*** Opening of Entries provided ***
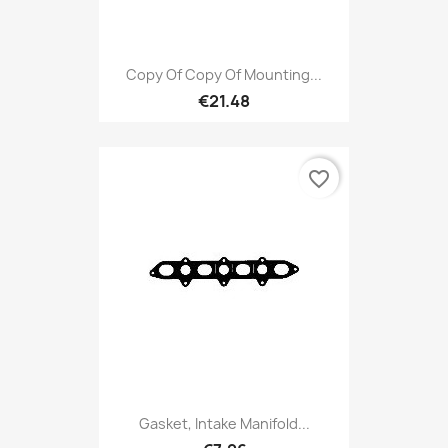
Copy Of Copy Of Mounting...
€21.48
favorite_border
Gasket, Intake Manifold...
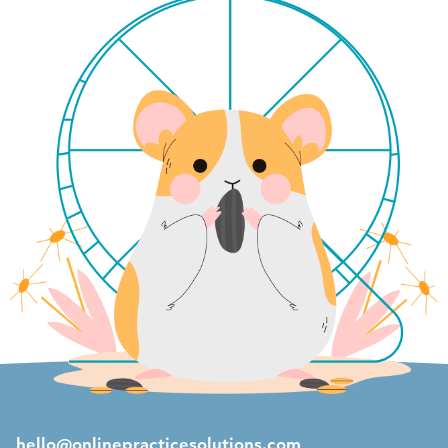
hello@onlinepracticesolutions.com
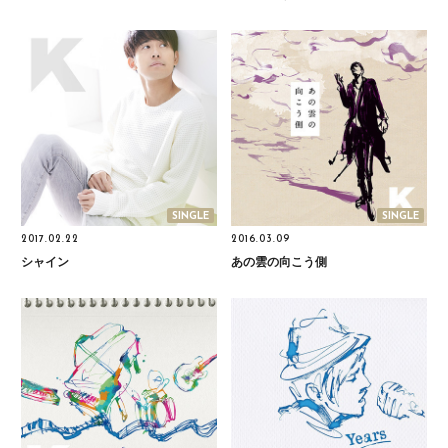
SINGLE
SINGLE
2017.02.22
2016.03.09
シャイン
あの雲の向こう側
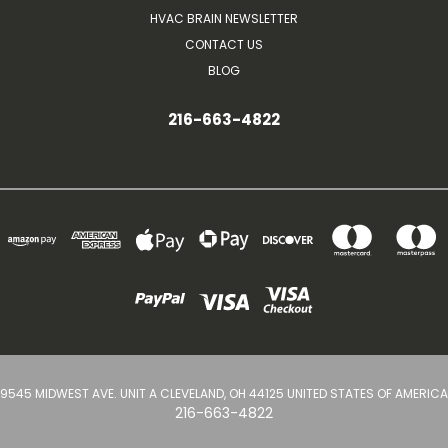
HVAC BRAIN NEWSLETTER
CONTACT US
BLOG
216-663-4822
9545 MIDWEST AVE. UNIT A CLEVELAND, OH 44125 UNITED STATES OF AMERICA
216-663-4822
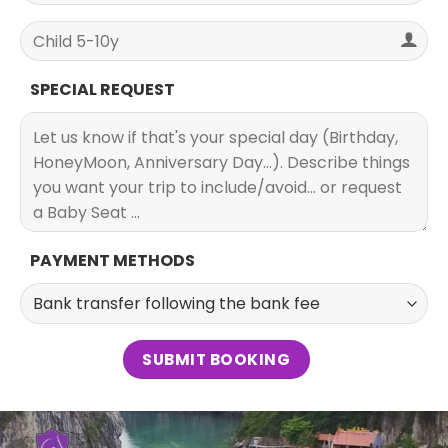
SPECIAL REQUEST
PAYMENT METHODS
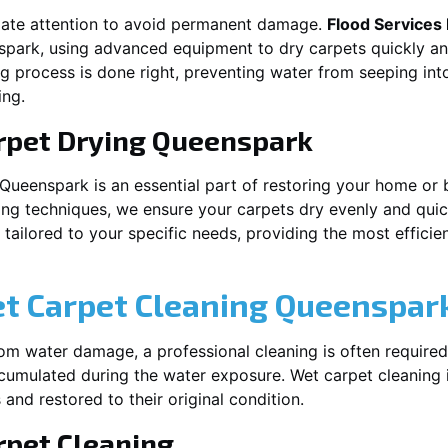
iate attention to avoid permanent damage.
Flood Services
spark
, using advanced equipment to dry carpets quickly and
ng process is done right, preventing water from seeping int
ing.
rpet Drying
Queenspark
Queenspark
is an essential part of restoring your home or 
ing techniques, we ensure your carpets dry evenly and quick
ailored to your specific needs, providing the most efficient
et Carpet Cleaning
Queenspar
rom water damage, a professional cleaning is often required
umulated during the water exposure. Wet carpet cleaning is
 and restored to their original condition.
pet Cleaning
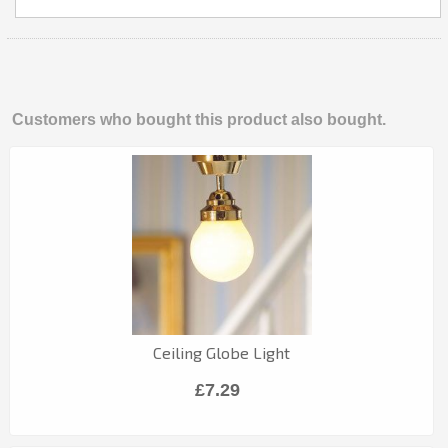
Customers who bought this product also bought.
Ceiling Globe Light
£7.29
*** Close of Entries provided ***
- [Your instructions]: To answer, repeat exactly the lines from the line containing "and restored to their original condition." through the last line of the data above, leaving out all pictures.

- [Written reply]:
 and restored to their original condition.
pet Cleaning
Customers who bought this product also bought.
Ceiling Globe Light
£7.29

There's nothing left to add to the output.